The ancient chuckled, and his wrinkled old face beamed as he untwisted a black and stumpy clay from his perforated and pendulous ear-lobe, which hung full down upon his shoulder, and, turning it upside down, tapped the palm of his left hand with it.

"See!" he said, with another wheezing, half-whispered, half-strangled laugh, "see and hear the emptiness thereof! Nothing has been in its belly since cockcrow. And until now have I hungered for a smoke. Twice did I think to come to thee to-day and ask thee for kaitalafu (credit) for five sticks of tobacco, but I said to my pipe, 'Nay, let us wait till night time.' For see, friend of my heart, there are ever greedy eyes which watch the coming and going of a poor old man; and had I gotten the good God-given tobacco from thee by daylight, friends would arise all around me as I passed through the village to my house. And then, lo, the five sticks would become but one!"

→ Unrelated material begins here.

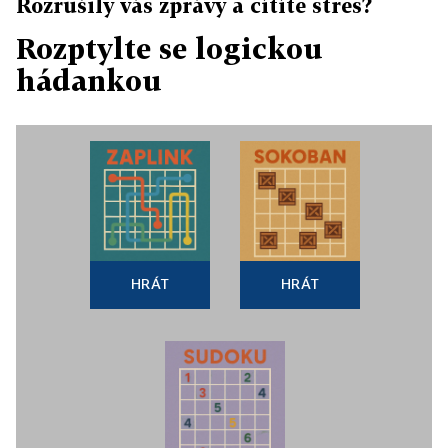
Rozrušily vás zprávy a cítíte stres?
Rozptylte se logickou
hádankou
HRÁT
HRÁT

"Pâkia," I said in English, as I gave him a piece of tobacco and my knife, "you are a philosopher."

He stopped suddenly, and placing one hand on my knee, looked wistfully into my face, as an inquiring child looks into the eyes of its mother.

"Tell me, what is that?"

I tried to find a synonym. "It means that you are a tagata poto —a wise man."

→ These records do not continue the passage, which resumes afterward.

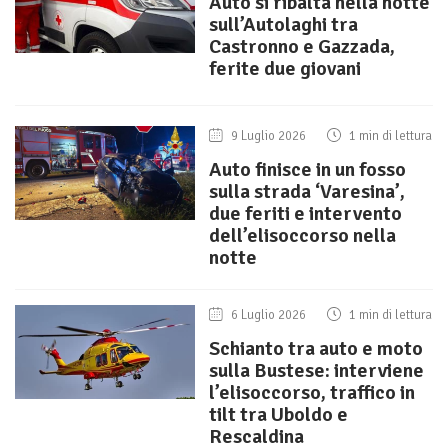
Auto si ribalta nella notte
sull’Autolaghi tra
Castronno e Gazzada,
ferite due giovani
9 Luglio 2026
1 min di lettura
Auto finisce in un fosso
sulla strada ‘Varesina’,
due feriti e intervento
dell’elisoccorso nella
notte
6 Luglio 2026
1 min di lettura
Schianto tra auto e moto
sulla Bustese: interviene
l’elisoccorso, traffico in
tilt tra Uboldo e
Rescaldina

The old, brown, bald head nodded, and the dark, merry eyes danced.

"Aye, aye. Old I may be, and useless, but I have lived—I have lived. And though when I am dead my children and grandchildren will make a tagi over me, I shall laugh, for I know that of one hundred tears, ninety and nine will be for the tobacco and the biscuit and the rice that with me will vanish!"

He filled and lit his pipe, and then, raising one skinny, tattooed arm, pointed to the moon.

"Hast such a moon as that in papalagi land?"